Amen. I could not agree more, but I see the solution at the other end of a Web browser, not in the PC. For example, IBM Research has been actively pursuing advances in Natural Language Processing over the last few decades. By pressing the boundaries of computational linguistics, knowledge-based and statistical models, speech processing, machine translation, automated question answering, interactive dialogue systems, and other advanced techniques, some breakthroughs are beginning to happen.

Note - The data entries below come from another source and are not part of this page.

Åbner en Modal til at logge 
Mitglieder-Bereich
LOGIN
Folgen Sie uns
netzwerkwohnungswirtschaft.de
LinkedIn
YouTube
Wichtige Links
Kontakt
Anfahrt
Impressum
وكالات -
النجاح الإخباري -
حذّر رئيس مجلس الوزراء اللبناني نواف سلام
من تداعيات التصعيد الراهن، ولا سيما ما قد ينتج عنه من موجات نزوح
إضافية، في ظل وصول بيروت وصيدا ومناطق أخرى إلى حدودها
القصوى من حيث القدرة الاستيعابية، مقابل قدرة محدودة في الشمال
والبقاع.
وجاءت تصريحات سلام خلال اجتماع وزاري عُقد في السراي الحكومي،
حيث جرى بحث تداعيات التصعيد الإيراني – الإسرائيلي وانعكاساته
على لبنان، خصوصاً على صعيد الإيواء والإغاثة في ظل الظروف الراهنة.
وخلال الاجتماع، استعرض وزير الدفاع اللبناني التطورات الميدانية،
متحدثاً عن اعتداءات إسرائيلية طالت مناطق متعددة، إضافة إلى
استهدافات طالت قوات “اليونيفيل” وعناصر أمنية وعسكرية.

An example of one of the more interesting projects going on at IBM Research is PIQUANT (Practical Intelligent QUestion ANswering Technology). PIQUANT "facilitates the integration of independently produced knowledge sources, provides a uniform interface to accessing knowledge from these distinct sources, and enables employment of multiple answering agents that may employ vastly different strategies to answering questions". Let me translate that to English. Suppose you want to know who makes the best three-wheeled conversion of a Harley-Davidson motorcycle. If you Google "who makes the best three-wheeled conversion of a Harley-Davidson motorcycle" you get 69 matches (in most examples it might be millions of matches). None of the matches contain the real answer. You might find what you are looking for by surfing a lot but you might not. The problem is that Google looks at the content of billions of web pages and ranks them based on the words in your query. Piquant figures out what your real question is. Through advanced syntactical analysis it concludes that "makes" means "who is the manufacturer of". It figures out that "three-wheeled conversion" means "trike". It would likely present Lehman Corporation in Canada as the answer to your question.
Innovation is alive and well. It is happening mostly at "the back end" where thousands of computer scientists at IBM and other software laboratories around the world are using massive grid computing networks to solve major problems of the world. Check out the The World Community Grid and you can participate. Although the PC will be the minority participant in the networked world, there are millions of them out there. Most of them are utilized a very small percentage of the time. Don’t throw any PC’s away — connect them to the World Community Grid, and let the spare computational capacity be deployed toward finding a cure for cancer and other diseases.